I know I did. I had driven by several bland chain restaurants along Douglas Street before making the turn that leads to the old farmhouse, and the drive had only added to my appreciation of what Hunsucker and the Totta family had done to restore this unlikely location, giving it life and energy and, at the very least, the essence of la dolce vita.
The place attracts an eclectic crowd too: Johnson Countians in expensive polo shirts and khakis or chic summer dresses; tattooed men in muscle shirts courting pretty women with great puffs of teased hair; elderly couples and families with amazingly well-behaved toddlers. I watched the parade of customers pass by our table as I sipped coffee and reached across the table to spoon up a bite of Fred’s tiramisu, the Italian dessert that’s now so ubiquitous, I’m surprised there’s no Sara Lee version. I’ve tasted so many quixotic variations on this theme (mostly oddball substitutions in the form of liqueurs, cheese, and pastry) that I now half expect the worst even before the dessert arrives. Tuscany Manor’s tiramisu is a pleasant little square of cocoa-dusted pastry but is so airy and bland it had all the pizzazz of a no-bake cheesecake mix.
“We do have other choices,” our server said brightly. “Apple cobbler or bread pudding made from a 100-year-old recipe.”
But we were all stuffed and had given up the ghost. But not the restaurant’s ghost.
“Have you ever seen it?” I asked our server.
“Ghost?” she said blankly, then giggled and scurried off into the kitchen.

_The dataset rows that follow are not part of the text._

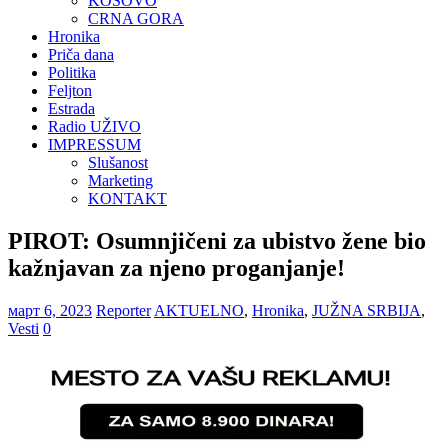
KOSOVO
CRNA GORA
Hronika
Priča dana
Politika
Feljton
Estrada
Radio UŽIVO
IMPRESSUM
Slušanost
Marketing
KONTAKT
PIROT: Osumnjičeni za ubistvo žene bio
kažnjavan za njeno proganjanje!
март 6, 2023
Reporter
AKTUELNO
,
Hronika
,
JUŽNA SRBIJA
,
Vesti
0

Ah, spirits. Every 133-year-old restaurant should have one, Tuscan or otherwise. It hasn’t happened yet, but don’t be afraid if the ghost happens to show up at your table as soon as you spoon into your bowl of creamy seafood bisque. Simply look up and murmur, in your best Marcello Mastroianni voice: “Devi essere piu bella nell’oscurita.” You must be even more beautiful in the dark.